Я говорил и все больше удивлялся, что Бероев меня не прерывает. Даже опять встревожился, не разъединилось ли. Закончил, а он все молчал. Но связь работала, я слышал в трубке какие-то звуки — дыхание, сопение, курение…
— Вы предлагаете мне вот так вот вам поверить? — напряженно спросил Бероев потом.
— Я предлагаю ехать туда немедленно! — заорал я. У меня уже нервы рвались, проклятый день. — И брать эту сволочь с поличным! Ничего я не предлагаю, решайте! Все!
Он долго молчал. Долго курил, долго.
— Знаете, Антон… То, что я вам сейчас подчиняюсь, сам я могу объяснить лишь комплексом вины, который, оказывается, во мне за эти годы расцвел пышным цветом. Перед вашим отчимом, перед… — даже в телефон было слышно, как скрежещут у него голосовые связки. — Перед всеми вами. Проклятое ваше племя, никогда не знаешь, чего от вас ждать. Еду. Провались все пропадом, еду.
С непреоборимой свободой взаимно оказывают один перед другим совершенное рабство…
— Цигиль, цигиль ай лю-лю, — сказал я. Он фыркнул и отключился. Я отдулся, с силой провел ладонью по лицу и положил ладонь на рукоять скоростей.

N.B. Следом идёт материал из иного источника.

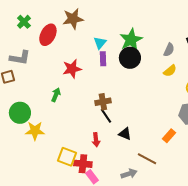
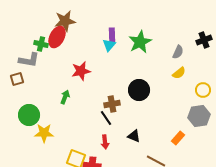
brown star: (73, 19) -> (65, 21), moved
green cross: (24, 22) -> (41, 44), moved, turned -32
black circle: (130, 58) -> (139, 90), moved
purple rectangle: (103, 59) -> (112, 35), moved
black line: (106, 116) -> (106, 118), moved

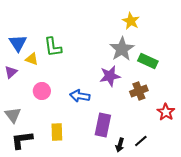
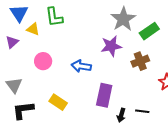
green rectangle: (148, 61) -> (149, 31), turned -60
yellow rectangle: (57, 132) -> (58, 102), turned -54
black line: (141, 141) -> (142, 111), turned 48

Да, похоже, я пропал, как-то отстраненно размышлял я, буквально на автопилоте руля по вечернему городу. Расплываясь в мороси, плыли назад уличные огни, на обгоне продергивались мимо габариты лихачей. А вообще-то — тьма. Равнодушие к себе меня просто изумляло; казалось, мне уже нет до себя ни малейшего дела. Из этих жерновов, думал я, целенькими не выпрыгивают. Нет, не выпрыгивают. Машину затрясло и заколотило на трамвайных путях. Прыг-скок — подвеска йок. Способна ли православная парадигма хоть раз уложить асфальт как следует? Хотя бы в двадцать первом веке от Рождества Христова — если уж в двадцатом не смогла? Или, по формулировке Сошникова, и в двадцать первом тоже ТАК СОЙДЕТ? Целенькими не выпрыгивают… Прыг-скок. Говорят, страдания и невзгоды облагораживают. На конька Иван взглянул И в котел тотчас спрыгнул — И такой он стал пригожий… Это сказка. А вот реализм: Два раза перекрестился, Бух в котел — и там сварился!
Кажется, крыша едет.
Все, берем себя в руки. Чем-то сейчас порадует Никодим?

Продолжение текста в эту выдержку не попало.